### Activity
Each line from the one with "Election Results" through the end of the records below should be transcribed exactly, and each picture should be skipped.

### Dataset records
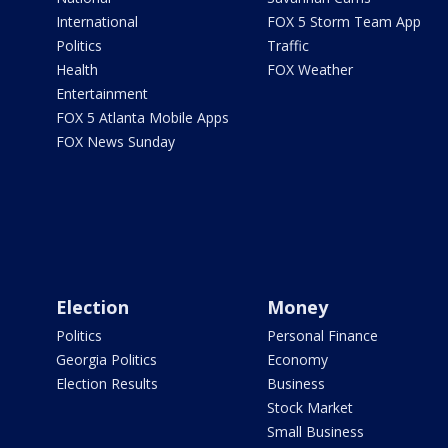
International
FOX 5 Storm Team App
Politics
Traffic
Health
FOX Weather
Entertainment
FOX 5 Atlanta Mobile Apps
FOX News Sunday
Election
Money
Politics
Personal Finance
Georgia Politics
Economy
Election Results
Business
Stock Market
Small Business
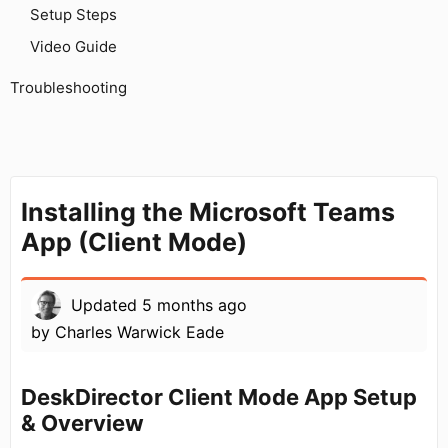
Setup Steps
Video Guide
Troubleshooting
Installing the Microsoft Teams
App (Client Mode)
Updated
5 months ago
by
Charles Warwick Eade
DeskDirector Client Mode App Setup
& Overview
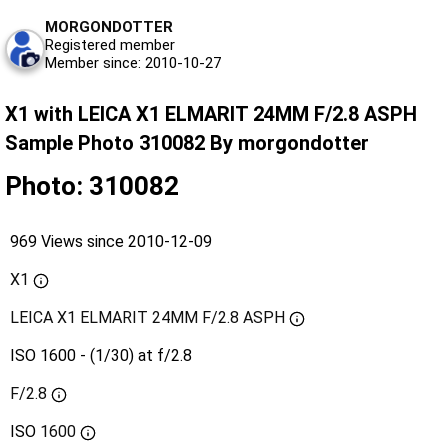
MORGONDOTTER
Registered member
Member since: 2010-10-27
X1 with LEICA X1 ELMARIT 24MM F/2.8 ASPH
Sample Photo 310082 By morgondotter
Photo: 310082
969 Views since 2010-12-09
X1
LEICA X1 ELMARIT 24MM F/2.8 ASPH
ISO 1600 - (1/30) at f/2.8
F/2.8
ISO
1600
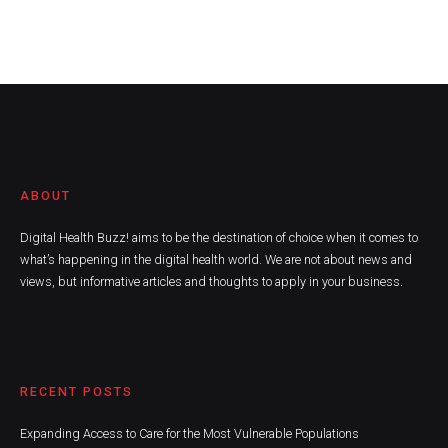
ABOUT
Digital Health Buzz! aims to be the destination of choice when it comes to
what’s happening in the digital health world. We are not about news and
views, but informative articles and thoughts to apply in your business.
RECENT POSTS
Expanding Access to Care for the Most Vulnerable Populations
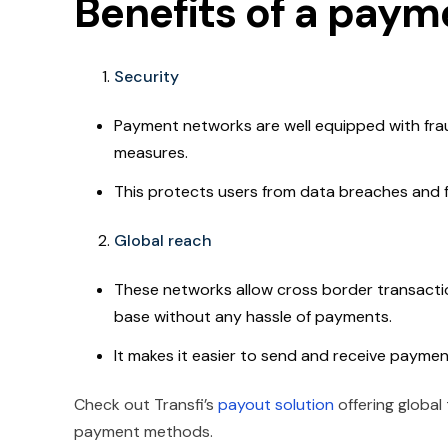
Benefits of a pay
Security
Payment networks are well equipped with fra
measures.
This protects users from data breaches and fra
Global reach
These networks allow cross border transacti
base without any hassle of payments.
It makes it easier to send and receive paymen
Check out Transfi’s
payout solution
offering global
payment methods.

### Answer to this exercise
Election Results
Business
Stock Market
Small Business
Setup Steps
Video Guide
Troubleshooting
Installing the Microsoft Teams
App (Client Mode)
Updated
5 months ago
by
Charles Warwick Eade
DeskDirector Client Mode App Setup
& Overview
MORGONDOTTER
Registered member
Member since: 2010-10-27
X1 with LEICA X1 ELMARIT 24MM F/2.8 ASPH
Sample Photo 310082 By morgondotter
Photo: 310082
969 Views since 2010-12-09
X1
LEICA X1 ELMARIT 24MM F/2.8 ASPH
ISO 1600 - (1/30) at f/2.8
F/2.8
ISO
1600
ABOUT
Digital Health Buzz! aims to be the destination of choice when it comes to
what’s happening in the digital health world. We are not about news and
views, but informative articles and thoughts to apply in your business.
RECENT POSTS
Expanding Access to Care for the Most Vulnerable Populations
Benefits of a pay
Security
Payment networks are well equipped with fra
measures.
This protects users from data breaches and fra
Global reach
These networks allow cross border transacti
base without any hassle of payments.
It makes it easier to send and receive paymen
Check out Transfi’s
payout solution
offering global
payment methods.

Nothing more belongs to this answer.